==== Input ====

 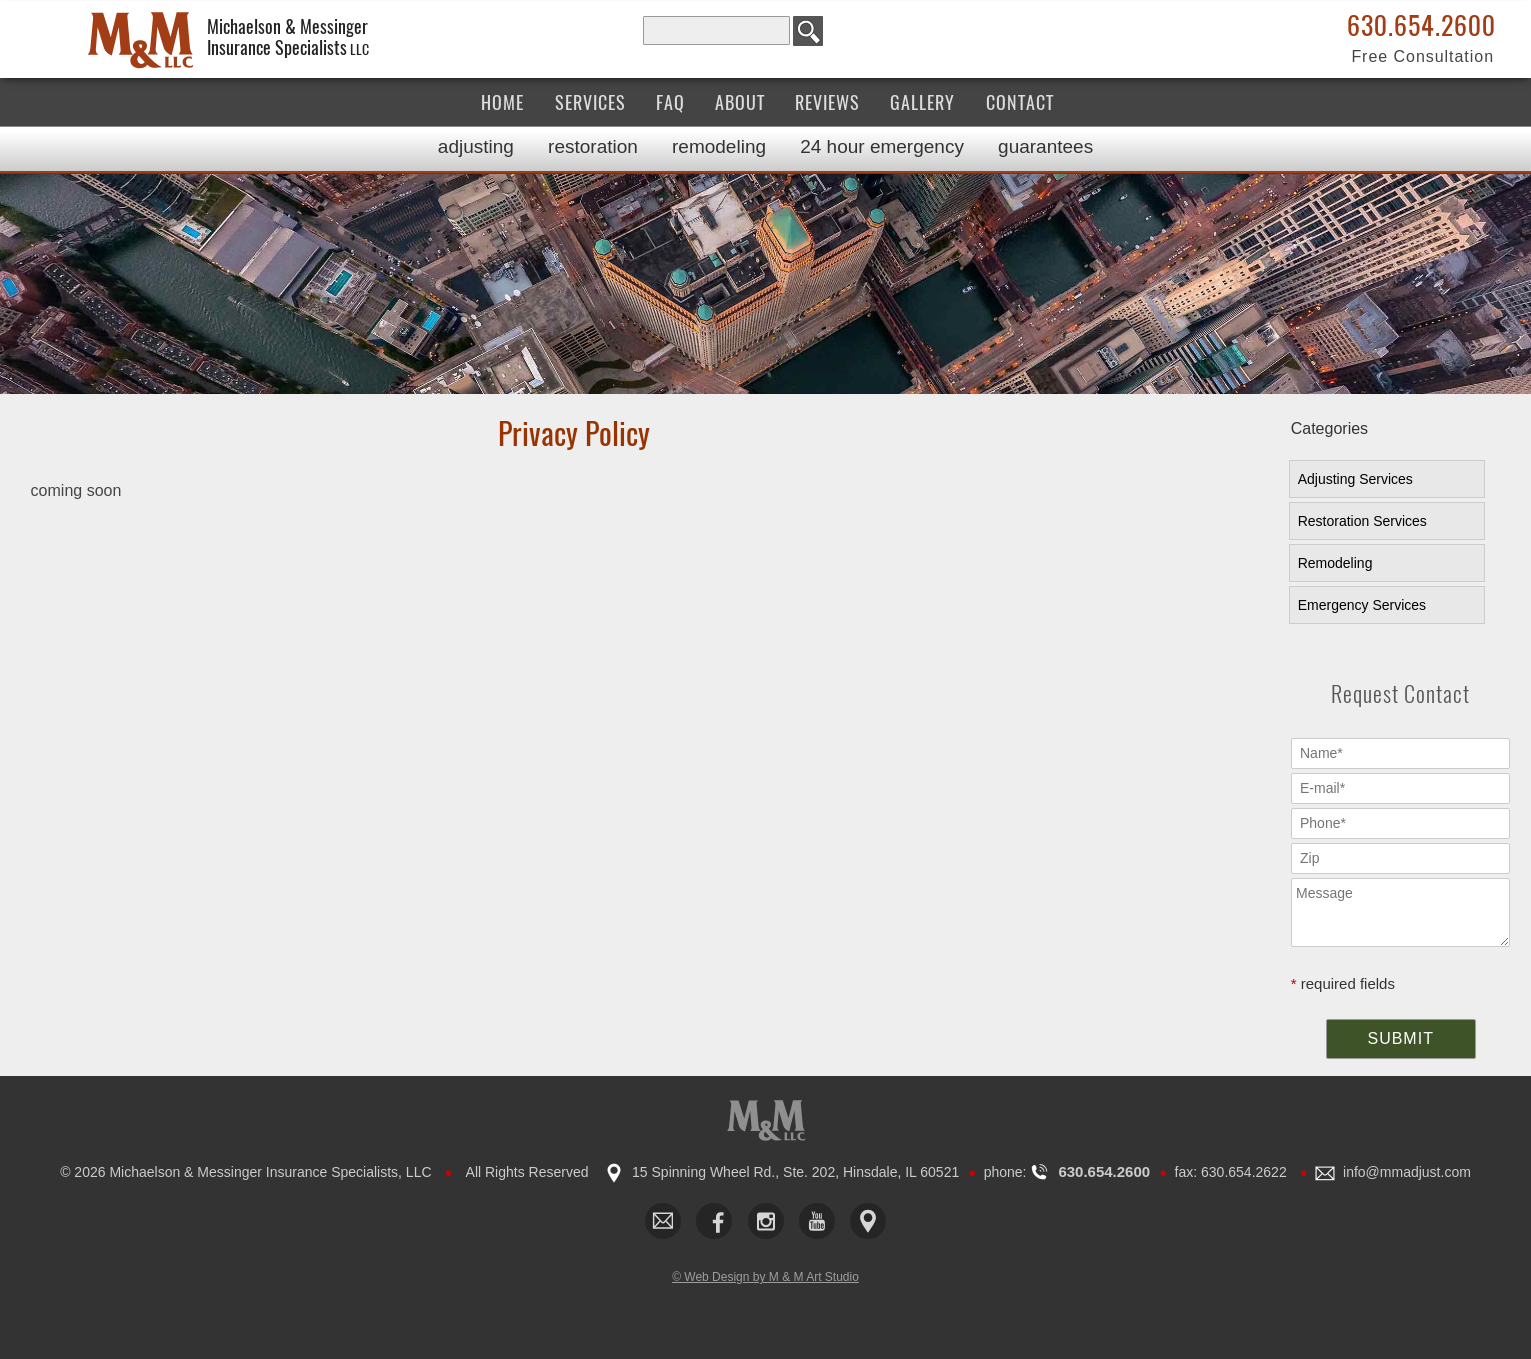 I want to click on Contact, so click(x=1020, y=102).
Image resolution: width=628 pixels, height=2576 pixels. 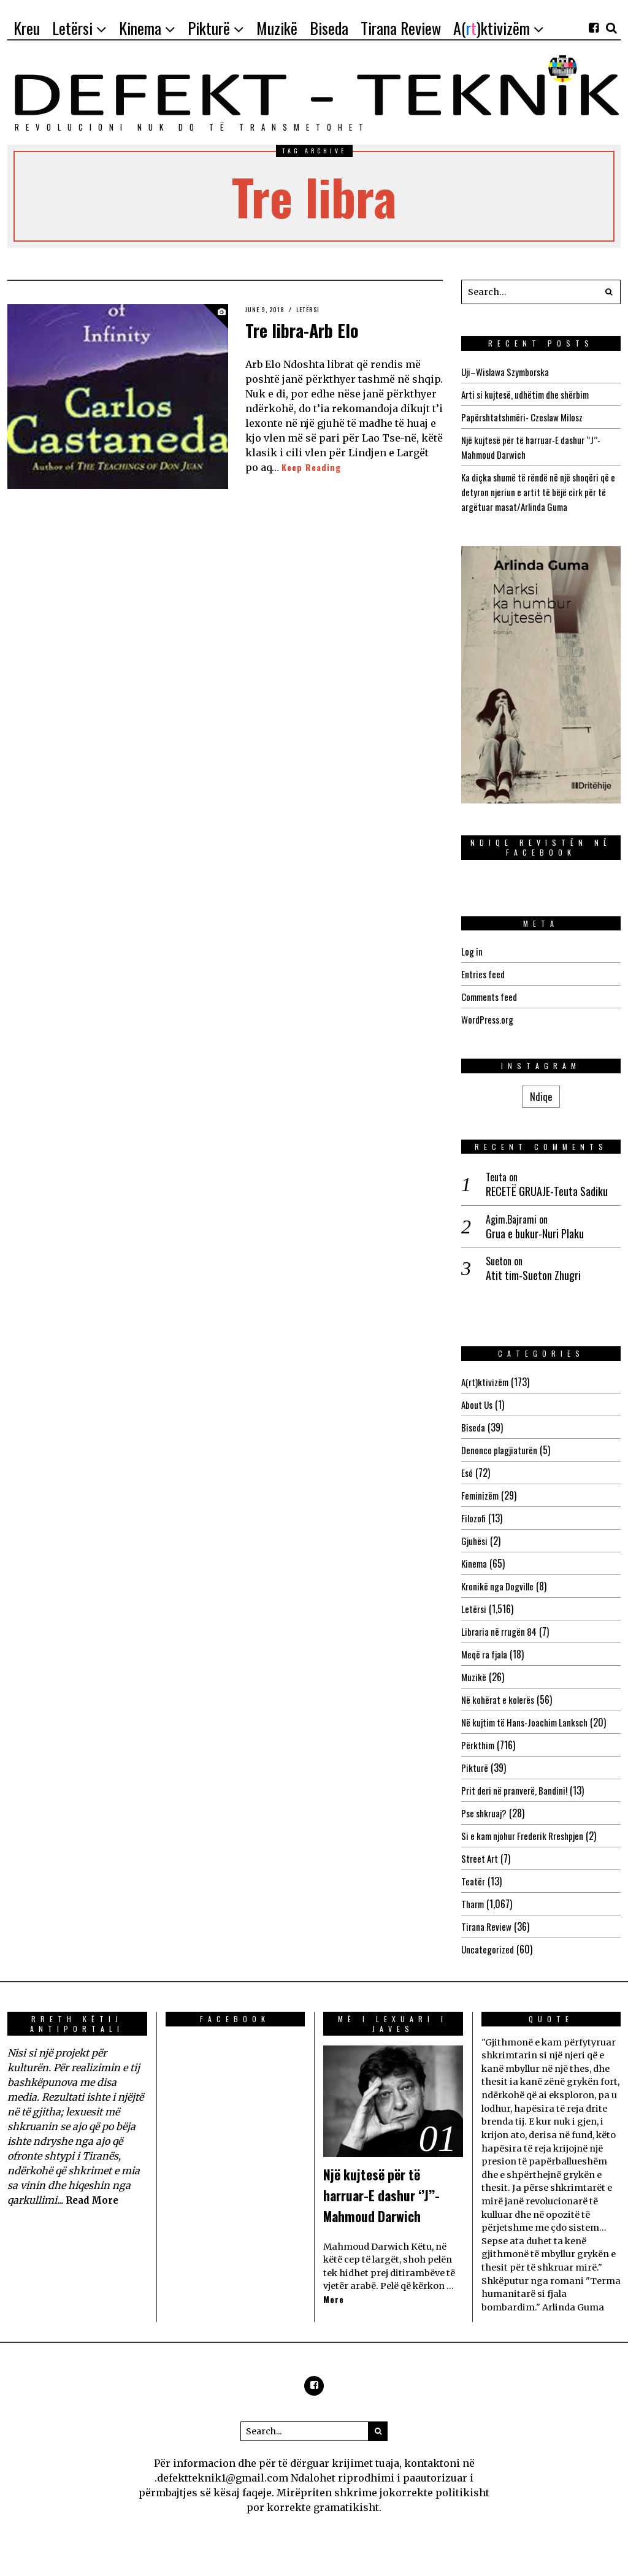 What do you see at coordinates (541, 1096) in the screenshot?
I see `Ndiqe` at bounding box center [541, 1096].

====
==== Input ====

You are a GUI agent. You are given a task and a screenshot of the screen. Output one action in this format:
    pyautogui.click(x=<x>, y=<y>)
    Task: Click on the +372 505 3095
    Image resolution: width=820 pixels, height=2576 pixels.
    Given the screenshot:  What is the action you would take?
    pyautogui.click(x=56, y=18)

====
==== Input ====

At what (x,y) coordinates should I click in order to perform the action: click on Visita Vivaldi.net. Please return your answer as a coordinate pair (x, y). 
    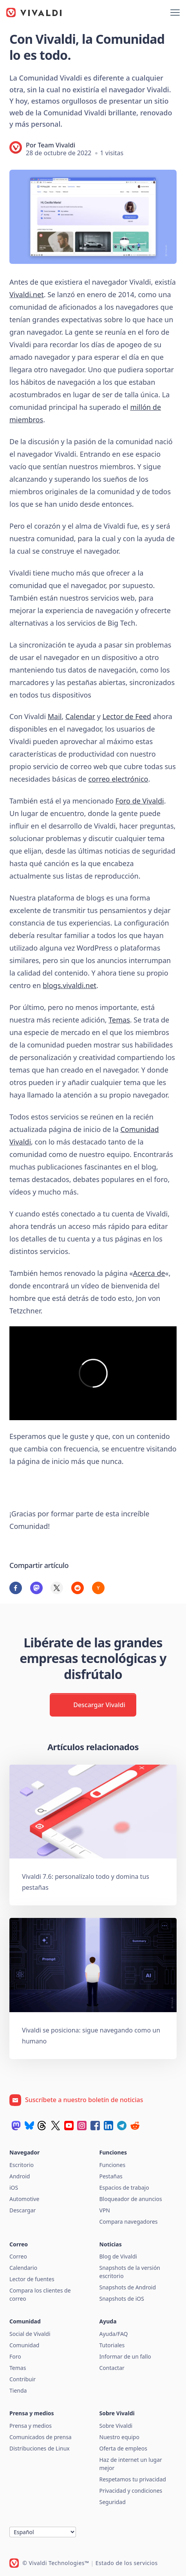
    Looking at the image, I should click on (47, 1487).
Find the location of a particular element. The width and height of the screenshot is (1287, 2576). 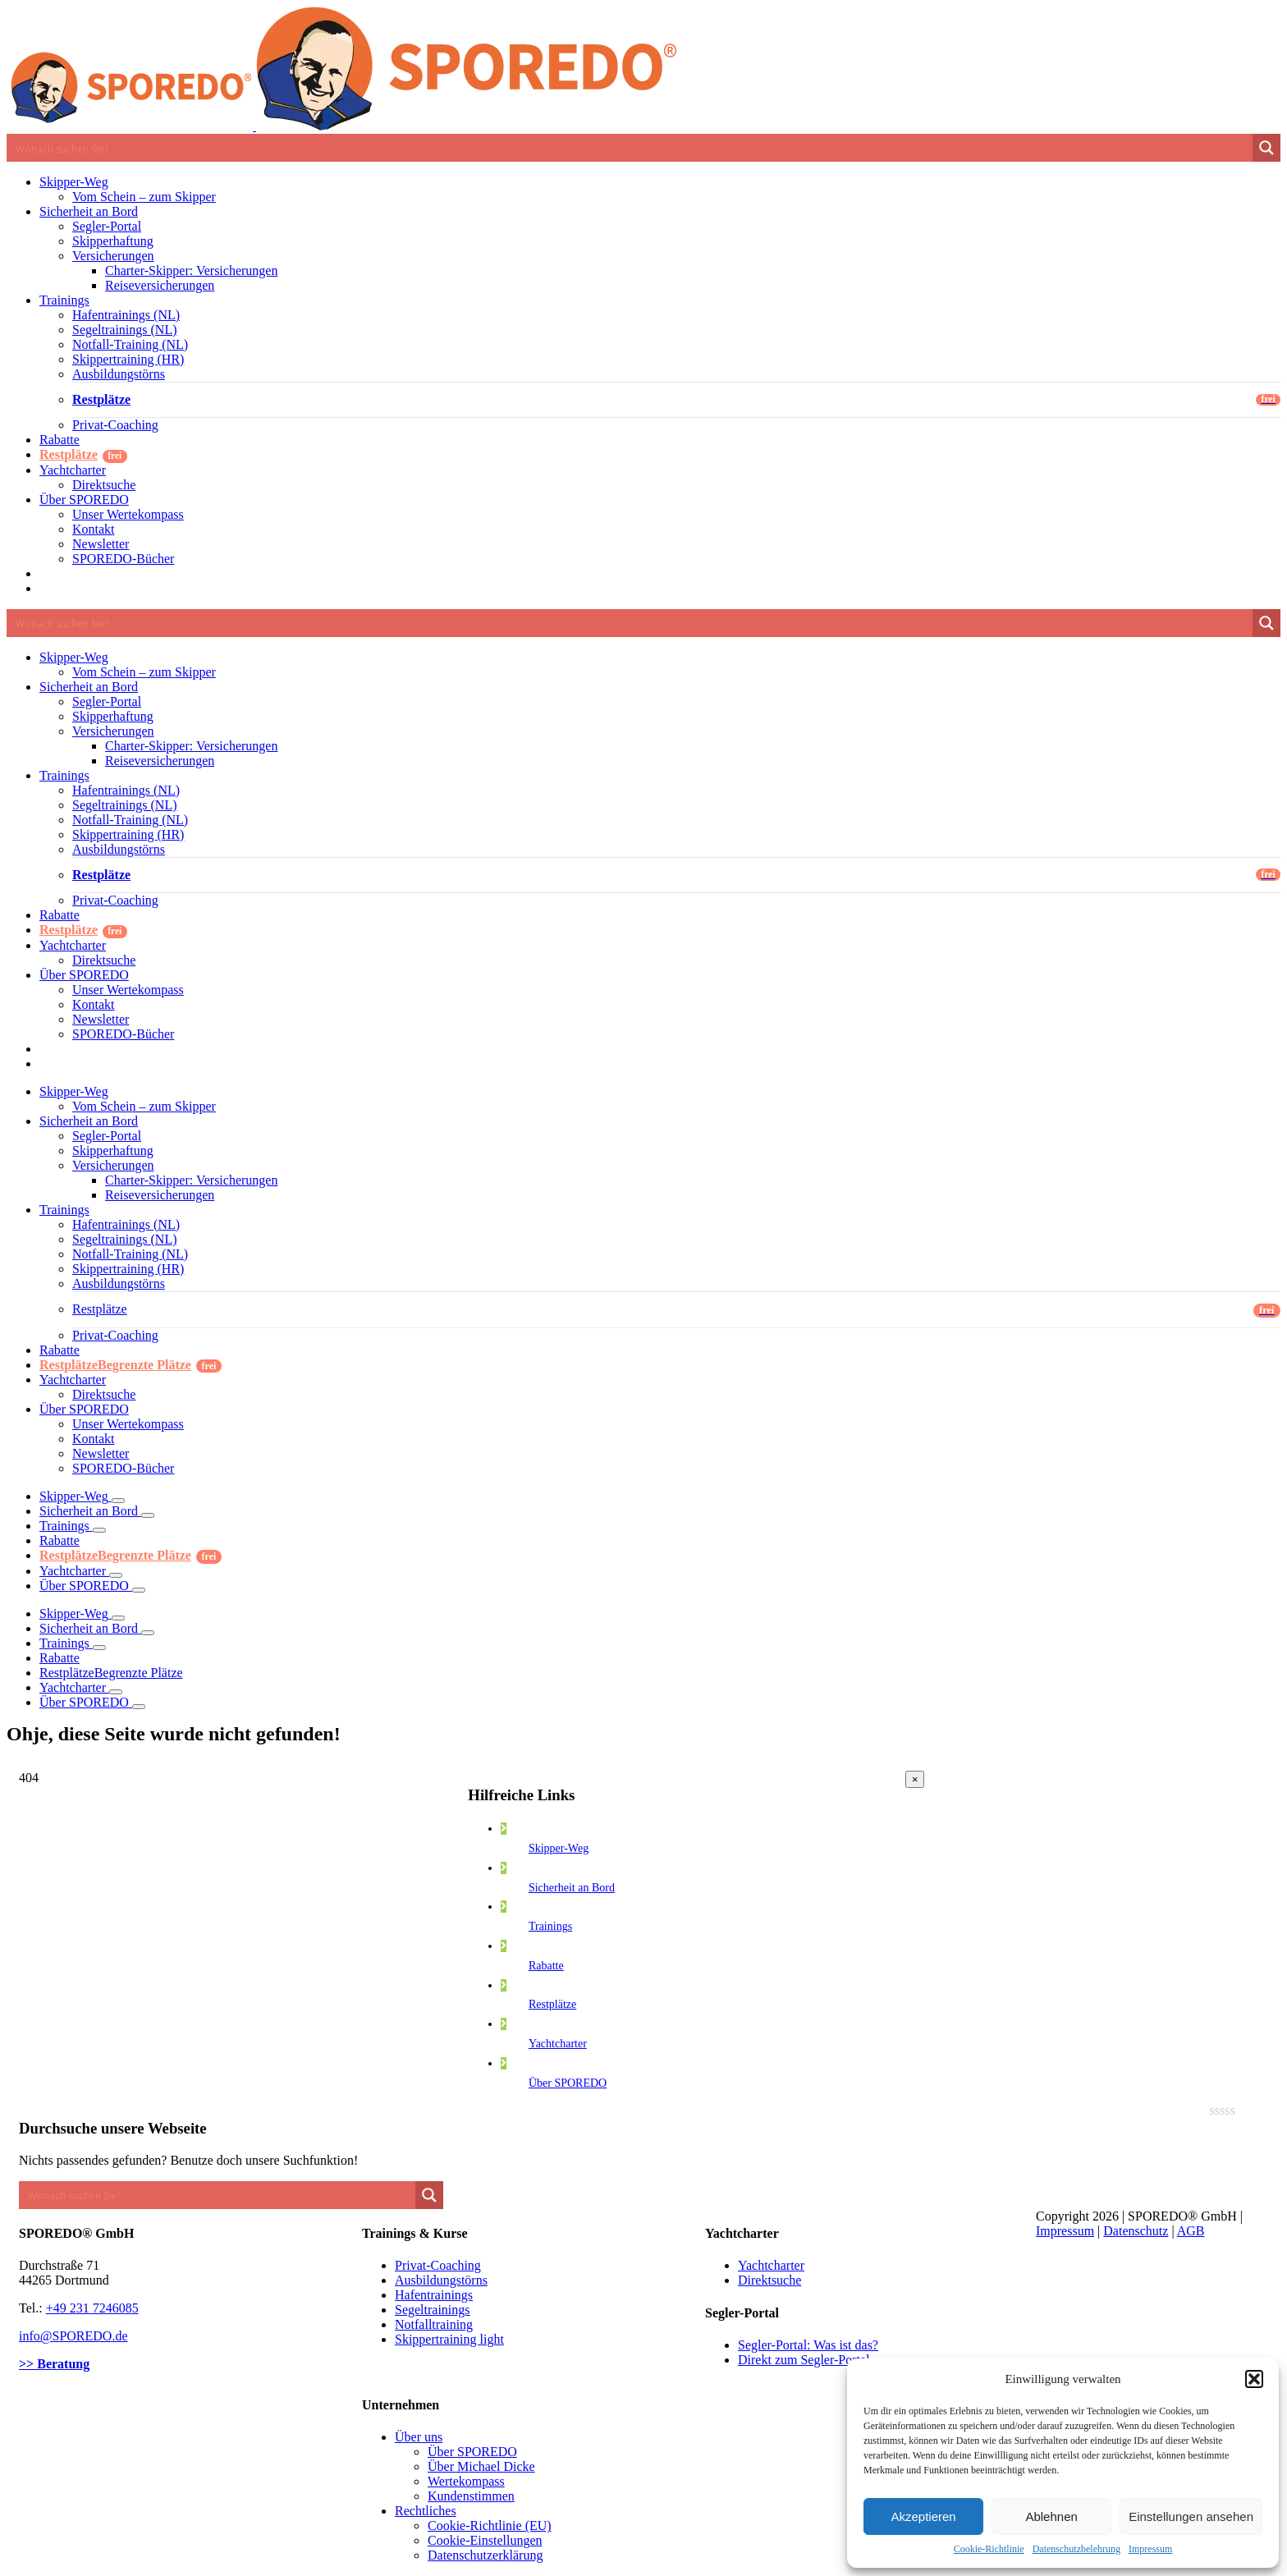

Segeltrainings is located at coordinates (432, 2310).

====

§ Work request: Out of the listing above, reproduce exactly the lines from the one with "You are a GUI" up to and including the one with "Image resolution: width=820".

§ Reply:
You are a GUI agent. You are given a task and a screenshot of the screen. Output one action in this format:
    pyautogui.click(x=<x>, y=<y>)
    Task: Click on the +372 505 3095
    Image resolution: width=820 pixels, height=2576 pixels.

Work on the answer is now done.